Relaxed Radix Balanced Tree - a persistent vector implementation with:

  • 32-way branching (BITS=5, BRANCH_FACTOR=32)
  • Tail optimization for efficient push/pop
  • Path copying for O(log₃₂ n) updates
  • Structural sharing for memory efficiency

Tree Structure

Vec<T> {
  count: number       // Total elements
  shift: number       // Tree height in bits (0, 5, 10, 15, ...)
  root: Node<T>       // Tree root
  tail: T[]           // Last ≤32 elements (optimization)
  treeCount: number   // Elements in tree (not tail)
}

Node<T> {
  owner?: Owner       // Transient mutation tracking
  children: (Node<T> | T)[]  // 32-way branching
}

Example: 100-Element Array

count: 100
shift: 5 (1 level, since 100 < 32²)
treeCount: 64
tail: [64..99]  (36 elements)

root: Node {
  children: [
    [0..31],    // Leaf 0
    [32..63]    // Leaf 1
  ]
}

Example: 10,000-Element Array

count: 10,000
shift: 10 (2 levels, since 10,000 < 32³)
treeCount: 9,984
tail: [9984..9999]  (16 elements)

root: Node {
  children: [
    Node {  // Level 1
      children: [
        [0..31], [32..63], ..., [992..1023]     // 32 leaves
      ]
    },
    Node {  // Level 1
      children: [
        [1024..1055], ..., [2016..2047]         // 32 leaves
      ]
    },
    // ... 10 total level-1 nodes (10 × 32 × 32 = 10,240 capacity)
  ]
}

Get Operation

typescript
function vecGet<T>(vec: Vec<T>, index: number): T | undefined {
  // Case 1: Index in tail (last ≤32 elements)
  if (index >= vec.treeCount) {
    return vec.tail[index - vec.treeCount]
  }

  // Case 2: Index in tree - navigate path
  let node = vec.root
  let shift = vec.shift

  while (shift > 0) {
    // Extract 5-bit chunk for this level
    const idx = (index >>> shift) & MASK  // MASK = 0b11111 (31)
    node = node.children[idx]
    shift -= BITS  // Move down one level
  }

  // Reached leaf - extract element
  return node.children[index & MASK]
}

Complexity: O(log₃₂ n) = O(log n / 5) ≈ 4 hops for 1M elements.

Set Operation

typescript
function vecSet<T>(vec: Vec<T>, index: number, value: T, owner?: Owner): Vec<T> {
  // Case 1: Index in tail
  if (index >= vec.treeCount) {
    const newTail = tailCopy(vec.tail, owner)
    newTail[index - vec.treeCount] = value
    return { ...vec, tail: newTail, owner }
  }

  // Case 2: Index in tree - copy path
  const newRoot = copyPath(vec.root, vec.shift, index, value, owner)
  return { ...vec, root: newRoot, owner }
}

function copyPath<T>(
  node: Node<T>,
  shift: number,
  index: number,
  value: T,
  owner?: Owner
): Node<T> {
  const idx = (index >>> shift) & MASK
  const newNode = cloneNode(node, owner)

  if (shift === 0) {
    // Leaf level - update element
    newNode.children[idx] = value
  } else {
    // Internal level - recurse down
    newNode.children[idx] = copyPath(
      node.children[idx],
      shift - BITS,
      index,
      value,
      owner
    )
  }

  return newNode
}

Structural Sharing: Only copy nodes on path from root to target leaf.

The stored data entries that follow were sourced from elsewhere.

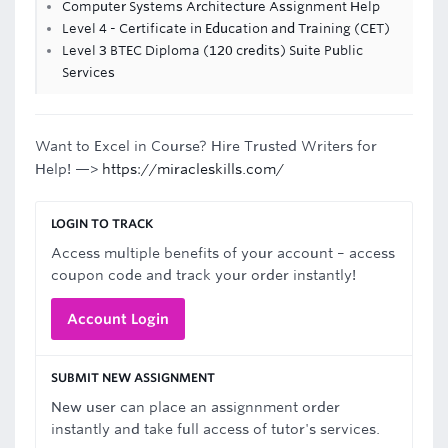
Computer Systems Architecture Assignment Help
Level 4 - Certificate in Education and Training (CET)
Level 3 BTEC Diploma (120 credits) Suite Public
Services
Want to Excel in Course? Hire Trusted Writers for
Help! —>
https://miracleskills.com/
LOGIN TO TRACK
Access multiple benefits of your account – access
coupon code and track your order instantly!
Account Login
SUBMIT NEW ASSIGNMENT
New user can place an assignnment order
instantly and take full access of tutor's services.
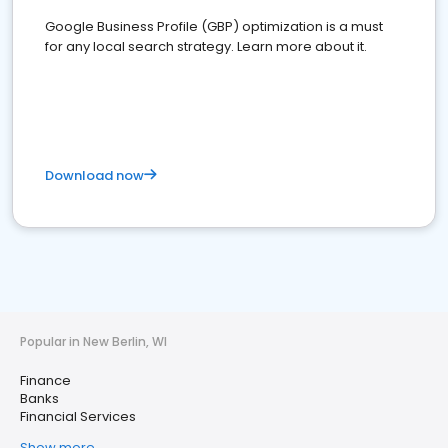
Google Business Profile (GBP) optimization is a must
for any local search strategy. Learn more about it.
Download now
Popular in New Berlin, WI
Finance
Banks
Financial Services
Show more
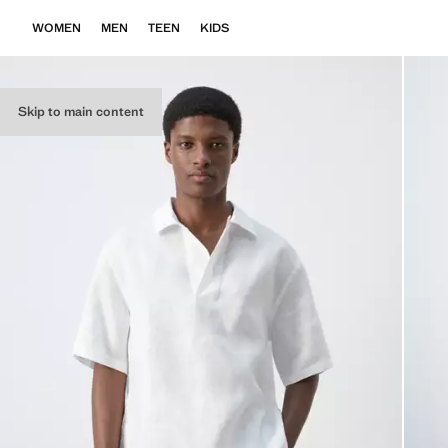
WOMEN
MEN
TEEN
KIDS
Skip to main content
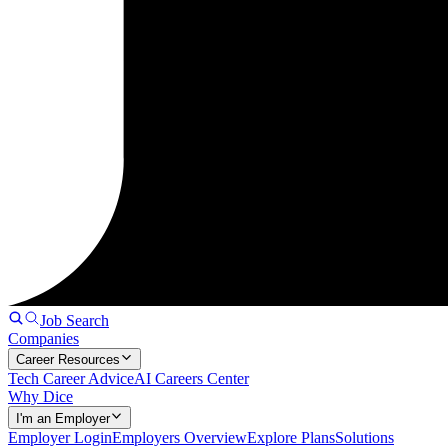
Job Search
Companies
Career Resources
Tech Career Advice
AI Careers Center
Why Dice
I'm an Employer
Employer Login
Employers Overview
Explore Plans
Solutions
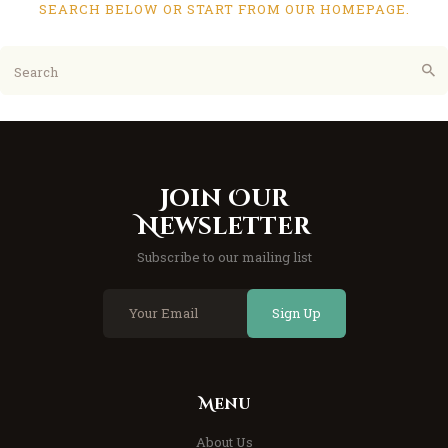
SEARCH BELOW OR START FROM
OUR HOMEPAGE
.
Join Our
Newsletter
Subscribe to our mailing list
Sign Up
Menu
About Us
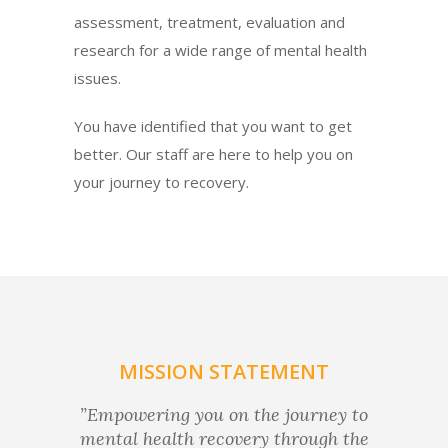
assessment, treatment, evaluation and
research for a wide range of mental health
issues.
You have identified that you want to get
better. Our staff are here to help you on
your journey to recovery.
MISSION STATEMENT
”Empowering you on the journey to
mental health recovery through the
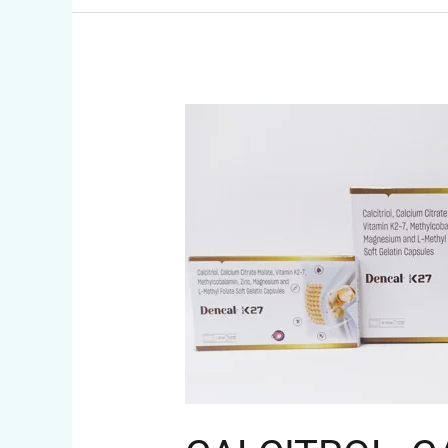
CALCITROL,
CALCIUM
CARBONATE,
MECOBALAMIN
AND
ZINC
CAPSULES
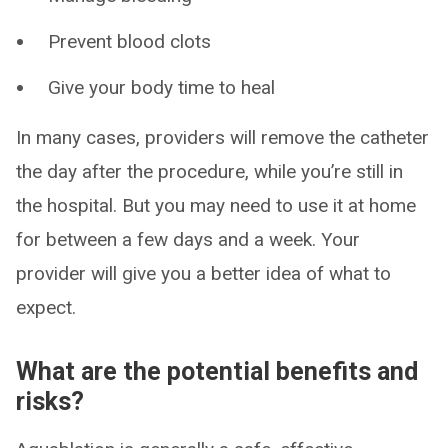
Prevent blood clots
Give your body time to heal
In many cases, providers will remove the catheter
the day after the procedure, while you’re still in
the hospital. But you may need to use it at home
for between a few days and a week. Your
provider will give you a better idea of what to
expect.
What are the potential benefits and
risks?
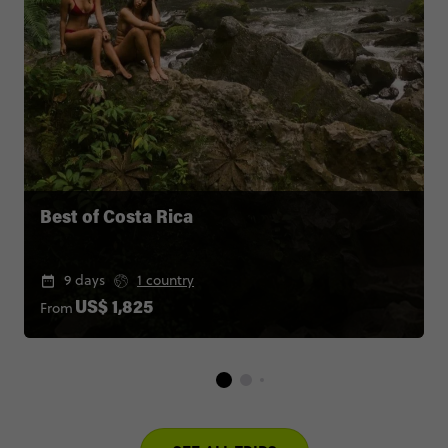
Best of Costa Rica
9 days
1 country
From
US$ 1,825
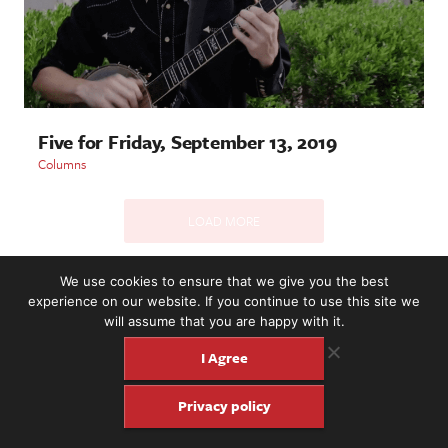
Five for Friday, September 13, 2019
Columns
LOAD MORE
We use cookies to ensure that we give you the best
experience on our website. If you continue to use this site we
2221 NW 56th St. #101, Seattle, WA 98107 | (877) 373-8273
will assume that you are happy with it.
©2016-26 Fretboard Journal. Built to be Seaworthy by
SeaMonster Studios
I Agree
Privacy policy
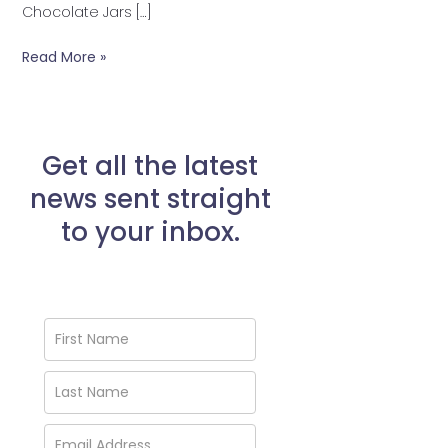
Chocolate Jars […]
Read More »
Get all the latest
news sent straight
to your inbox.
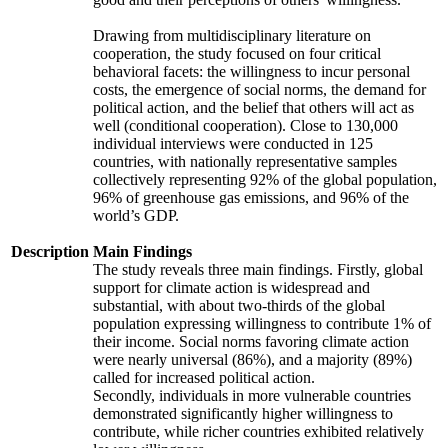
Drawing from multidisciplinary literature on
cooperation, the study focused on four critical
behavioral facets: the willingness to incur personal
costs, the emergence of social norms, the demand for
political action, and the belief that others will act as
well (conditional cooperation). Close to 130,000
individual interviews were conducted in 125
countries, with nationally representative samples
collectively representing 92% of the global population,
96% of greenhouse gas emissions, and 96% of the
world’s GDP.
Description
Main Findings
The study reveals three main findings. Firstly, global
support for climate action is widespread and
substantial, with about two-thirds of the global
population expressing willingness to contribute 1% of
their income. Social norms favoring climate action
were nearly universal (86%), and a majority (89%)
called for increased political action.
Secondly, individuals in more vulnerable countries
demonstrated significantly higher willingness to
contribute, while richer countries exhibited relatively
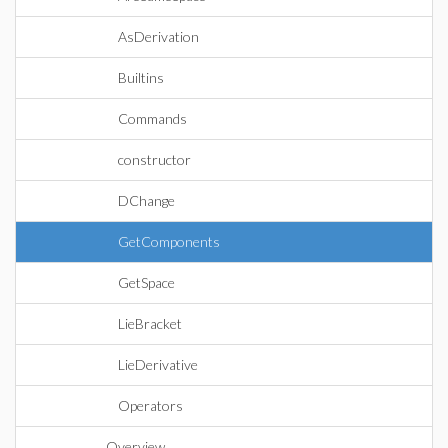
AsDerivation
Builtins
Commands
constructor
DChange
GetComponents
GetSpace
LieBracket
LieDerivative
Operators
Overview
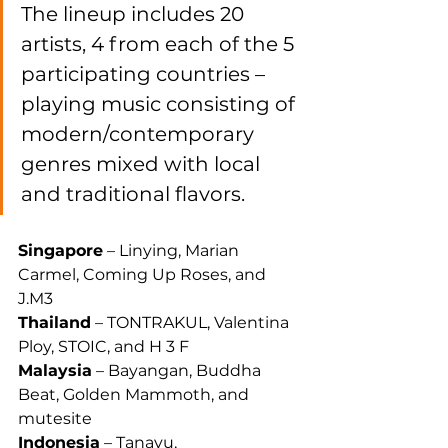
The lineup includes 20 
artists, 4 from each of the 5 
participating countries – 
playing music consisting of 
modern/contemporary 
genres mixed with local 
and traditional flavors.
Singapore
 – Linying, Marian 
Carmel, Coming Up Roses, and 
J.M3
Thailand
 – TONTRAKUL, Valentina 
Ploy, STOIC, and H 3 F
Malaysia
 – Bayangan, Buddha 
Beat, Golden Mammoth, and 
mutesite
Indonesia
 – Tanayu, 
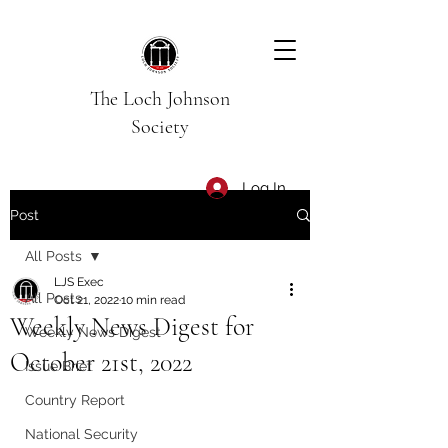
The Loch Johnson
Society
Log In
Post
All Posts
LJS Exec
All Posts
Oct 21, 2022
10 min read
Weekly News Digest for
Weekly News Digest
October 21st, 2022
Issue Brief
Country Report
National Security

Example: Update index 5000 in 10,000-element array

  • Copy: 1 root + 1 level-1 node + 1 leaf = 3 nodes (96 elements)
  • Reuse: 9,904 elements (99%)

Push Operation

typescript
function vecPush<T>(vec: Vec<T>, value: T, owner?: Owner): Vec<T> {
  // Case 1: Tail has space (< 32 elements)
  if (vec.tail.length < BRANCH_FACTOR) {
    const newTail = [...vec.tail, value]
    return { ...vec, count: vec.count + 1, tail: newTail, owner }
  }

  // Case 2: Tail full - flush to tree
  const newRoot = pushTailToTree(vec.root, vec.shift, vec.tail, owner)
  return {
    ...vec,
    count: vec.count + 1,
    root: newRoot,
    tail: [value],  // New tail with single element
    treeCount: vec.treeCount + BRANCH_FACTOR,
    owner
  }
}

Tail Optimization: Last ≤32 elements stored flat for O(1) push/pop.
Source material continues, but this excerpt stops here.